やっとここまで来て、不動産業者になったという嬉しさが出てきます。
ただ、まだ供託金等を支払っていないので宅地建物取引業者として活動することが出来ませんので注意してください。
〜開業まで
宅建番号が決まってからは、様々なことが動き出すのでとても大変です。
更にスピーディに手続きをしていかないといけないので、忙しくなります。
ホームページ作成
まずは、ホームページ作成の着手をしないといけません。
ホームページは基本的に依頼をしてからオープンまで1ヶ月間ほどかかるので、事前に段取りしていても問題ありません。
私の場合、万が一免許が下りなかったときのことを考えて免許番号が確定してから動き出しました。
供託金の支払い
このタイミングあたりで以前、日本政策金融公庫との契約を行っていた手続きが完了しています。
いわゆる借入金の振込が完了しているということです。
そのお金を使用して供託金の支払いを行いましょう。
供託金の他に支払いをしないといけないので、すべて完了させましょう。
分担納付書交付
供託金の振込が完了した次の木曜日が宅建協会の供託日になります。
そのタイミングで、宅建協会から連絡があるので、宅建協会本部へ行きましょう。
そこで領収書の受け取りや分担金納付書が交付されます。
この分担金納付書が無いと、土木事務所での手続きが出来ないので注意しましょう。
分担金納付書(写)を土木事務所へ提出
宅建協会から分担金納付書を受け取ったら、以前受け取った決定通知書(ハガキ)と合わせて土木事務所へ行きましょう。
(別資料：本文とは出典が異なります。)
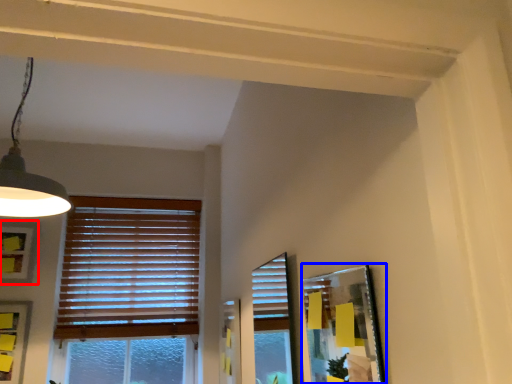 Question: Which of the following is the closest to the observer, picture frame (highlighted by a red box) or picture frame (highlighted by a blue box)?

Choices:
 (A) picture frame
 (B) picture frame

Answer: (B) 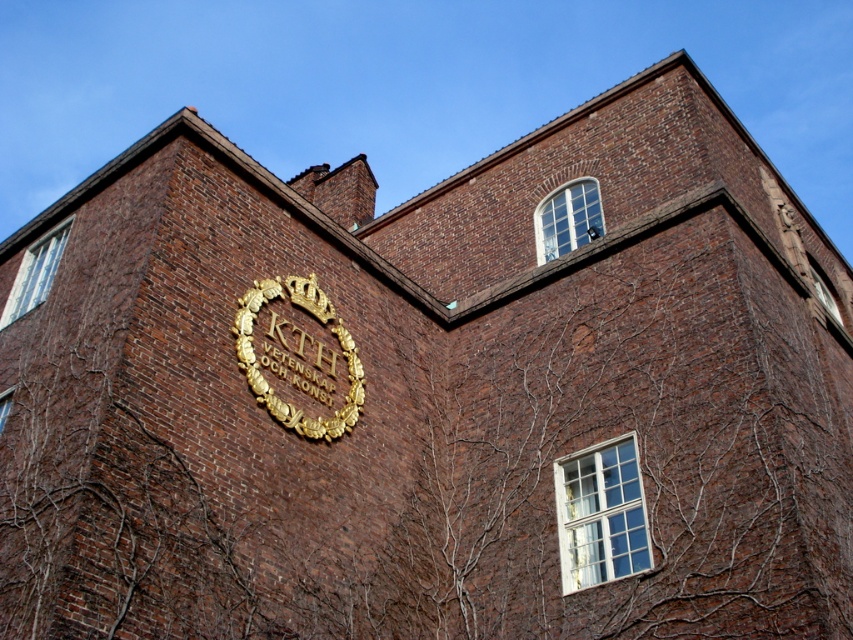 Does point (633, 536) come in front of point (573, 202)?

Yes, point (633, 536) is in front of point (573, 202).

Between white glass window at center and clear glass window at upper center, which one has more height?

Standing taller between the two is white glass window at center.

Between point (614, 464) and point (601, 216), which one is positioned in front?

Point (614, 464) is in front.

Where is `white glass window at center`? This screenshot has width=853, height=640. white glass window at center is located at coordinates [x=601, y=513].

Is clear glass window at upper center positioned in front of white glass window at upper left?

No, clear glass window at upper center is behind white glass window at upper left.

Is point (572, 192) positioned behind point (35, 301)?

That is True.

In order to click on clear glass window at upper center in this screenshot , I will do `click(567, 220)`.

Can you confirm if goldmaterial/texturekth emblem at center is taller than white glass window at upper left?

Correct, goldmaterial/texturekth emblem at center is much taller as white glass window at upper left.

Does goldmaterial/texturekth emblem at center appear over white glass window at upper left?

Incorrect, goldmaterial/texturekth emblem at center is not positioned above white glass window at upper left.

Is point (248, 356) closer to viewer compared to point (65, 234)?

分担金納付書を土木事務所へ提出することで、すべての手続きが完了となります。
営業許可証の交付
土木事務所で手続きが完了すると、最後に営業許可証が交付されます。
ここで始めて不動産業としてスタート出来ると思いますが、不動産業というのは2つの手続きを完了しないといけません。
- 供託金の支払い
- 土木事務所での手続き
上記2つの手続きを完了させた次の木曜日が供託完了日となるため、ここから営業開始することが出来ます。
最終的には宅建協会に確認することをオススメします。
不動産業者としてスタート
ということで、ここまで来て始めて不動産業者としてスタートさせることが出来ます。
非常に長い道のりでしたが、不動産業者として仕事をするために、必ず通らないといけません。
開業してからのほうが大変ですが、頑張っていきましょう。
本サイトを通じて、少しでも不動産開業手続きの手助けになっていれば幸いです。